- [What is needed]: In the copy, include no pictures. Reproduce the rest of the entries exactly.

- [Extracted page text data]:
Content starts
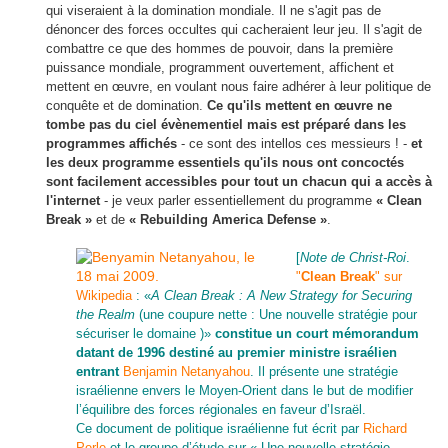
qui viseraient à la domination mondiale. Il ne s'agit pas de
dénoncer des forces occultes qui cacheraient leur jeu. Il s'agit de
combattre ce que des hommes de pouvoir, dans la première
puissance mondiale, programment ouvertement, affichent et
mettent en œuvre, en voulant nous faire adhérer à leur politique de
conquête et de domination.
Ce qu'ils mettent en œuvre ne
tombe pas du ciel évènementiel mais est préparé dans les
programmes affichés
- ce sont des intellos ces messieurs ! -
et
les deux programme essentiels qu'ils nous ont concoctés
sont facilement accessibles pour tout un chacun qui a accès à
l'internet
- je veux parler essentiellement du programme
« Clean
Break »
et de
« Rebuilding America Defense »
.
[
Note de Christ-Roi
.
"
Clean Break
" sur
Wikipedia
: «
A Clean Break : A New Strategy for Securing
the Realm
(une coupure nette : Une nouvelle stratégie pour
sécuriser le domaine )»
constitue un court mémorandum
datant de 1996 destiné au premier ministre israélien
entrant
Benjamin Netanyahou
. Il présente une stratégie
israélienne envers le Moyen-Orient dans le but de modifier
l’équilibre des forces régionales en faveur d’Israël.
Ce document de politique israélienne fut écrit par
Richard
Perle
et le groupe d’étude sur « Une nouvelle stratégie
Content ends
- [Result]:
qui viseraient à la domination mondiale. Il ne s'agit pas de
dénoncer des forces occultes qui cacheraient leur jeu. Il s'agit de
combattre ce que des hommes de pouvoir, dans la première
puissance mondiale, programment ouvertement, affichent et
mettent en œuvre, en voulant nous faire adhérer à leur politique de
conquête et de domination.
Ce qu'ils mettent en œuvre ne
tombe pas du ciel évènementiel mais est préparé dans les
programmes affichés
- ce sont des intellos ces messieurs ! -
et
les deux programme essentiels qu'ils nous ont concoctés
sont facilement accessibles pour tout un chacun qui a accès à
l'internet
- je veux parler essentiellement du programme
« Clean
Break »
et de
« Rebuilding America Defense »
.
[
Note de Christ-Roi
.
"
Clean Break
" sur
Wikipedia
: «
A Clean Break : A New Strategy for Securing
the Realm
(une coupure nette : Une nouvelle stratégie pour
sécuriser le domaine )»
constitue un court mémorandum
datant de 1996 destiné au premier ministre israélien
entrant
Benjamin Netanyahou
. Il présente une stratégie
israélienne envers le Moyen-Orient dans le but de modifier
l’équilibre des forces régionales en faveur d’Israël.
Ce document de politique israélienne fut écrit par
Richard
Perle
et le groupe d’étude sur « Une nouvelle stratégie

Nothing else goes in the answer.